▶ _EXERCISE REQUIREMENTS_
Every line of the records must be repeated exactly; pictures stay out.

▶ _Page images and extracted text_
<<<<
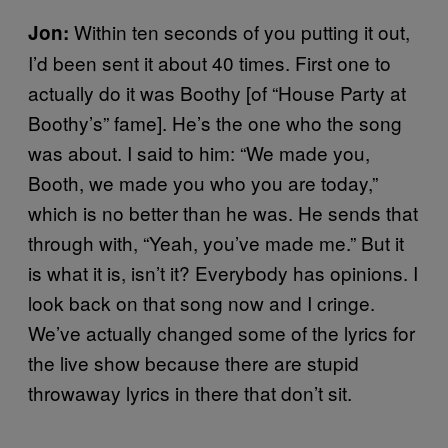
Within ten seconds of you putting it out,
Jon:
I’d been sent it about 40 times. First one to
actually do it was Boothy [of “House Party at
Boothy’s” fame]. He’s the one who the song
was about. I said to him: “We made you,
Booth, we made you who you are today,”
which is no better than he was. He sends that
through with, “Yeah, you’ve made me.” But it
is what it is, isn’t it? Everybody has opinions. I
look back on that song now and I cringe.
We’ve actually changed some of the lyrics for
the live show because there are stupid
throwaway lyrics in there that don’t sit.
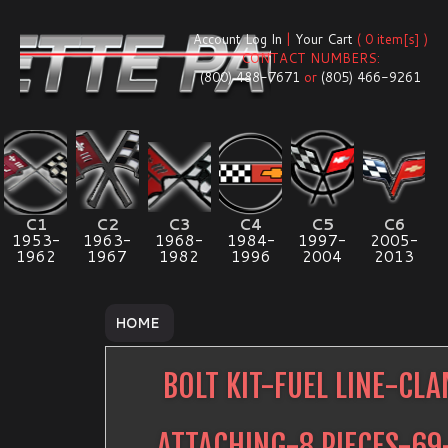
Account Log In
|
Your Cart
( 0 item[s] )
CONTACT NUMBERS:
(800) 488-7671
or
(805) 466-9261
C1
C2
C3
C4
C5
C6
1953-
1963-
1968-
1984-
1997-
2005-
1962
1967
1982
1996
2004
2013
HOME
BOLT KIT-FUEL LINE-CL
ATTACHING-8 PIECES-69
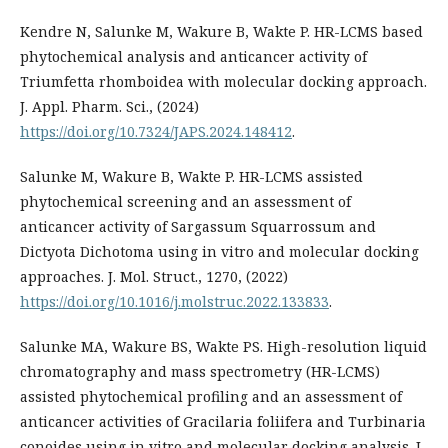
Kendre N, Salunke M, Wakure B, Wakte P. HR-LCMS based
phytochemical analysis and anticancer activity of
Triumfetta rhomboidea with molecular docking approach.
J. Appl. Pharm. Sci., (2024)
https://doi.org/10.7324/JAPS.2024.148412
.
Salunke M, Wakure B, Wakte P. HR-LCMS assisted
phytochemical screening and an assessment of
anticancer activity of Sargassum Squarrossum and
Dictyota Dichotoma using in vitro and molecular docking
approaches. J. Mol. Struct., 1270, (2022)
https://doi.org/10.1016/j.molstruc.2022.133833
.
Salunke MA, Wakure BS, Wakte PS. High-resolution liquid
chromatography and mass spectrometry (HR-LCMS)
assisted phytochemical profiling and an assessment of
anticancer activities of Gracilaria foliifera and Turbinaria
conoides using in vitro and molecular docking analysis. J.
>>>>
▶ _ANSWER FOR THIS EXERCISE_
Within ten seconds of you putting it out,
Jon:
I’d been sent it about 40 times. First one to
actually do it was Boothy [of “House Party at
Boothy’s” fame]. He’s the one who the song
was about. I said to him: “We made you,
Booth, we made you who you are today,”
which is no better than he was. He sends that
through with, “Yeah, you’ve made me.” But it
is what it is, isn’t it? Everybody has opinions. I
look back on that song now and I cringe.
We’ve actually changed some of the lyrics for
the live show because there are stupid
throwaway lyrics in there that don’t sit.
Account Log In
|
Your Cart
( 0 item[s] )
CONTACT NUMBERS:
(800) 488-7671
or
(805) 466-9261
C1
C2
C3
C4
C5
C6
1953-
1963-
1968-
1984-
1997-
2005-
1962
1967
1982
1996
2004
2013
HOME
BOLT KIT-FUEL LINE-CL
ATTACHING-8 PIECES-69
Kendre N, Salunke M, Wakure B, Wakte P. HR-LCMS based
phytochemical analysis and anticancer activity of
Triumfetta rhomboidea with molecular docking approach.
J. Appl. Pharm. Sci., (2024)
https://doi.org/10.7324/JAPS.2024.148412
.
Salunke M, Wakure B, Wakte P. HR-LCMS assisted
phytochemical screening and an assessment of
anticancer activity of Sargassum Squarrossum and
Dictyota Dichotoma using in vitro and molecular docking
approaches. J. Mol. Struct., 1270, (2022)
https://doi.org/10.1016/j.molstruc.2022.133833
.
Salunke MA, Wakure BS, Wakte PS. High-resolution liquid
chromatography and mass spectrometry (HR-LCMS)
assisted phytochemical profiling and an assessment of
anticancer activities of Gracilaria foliifera and Turbinaria
conoides using in vitro and molecular docking analysis. J.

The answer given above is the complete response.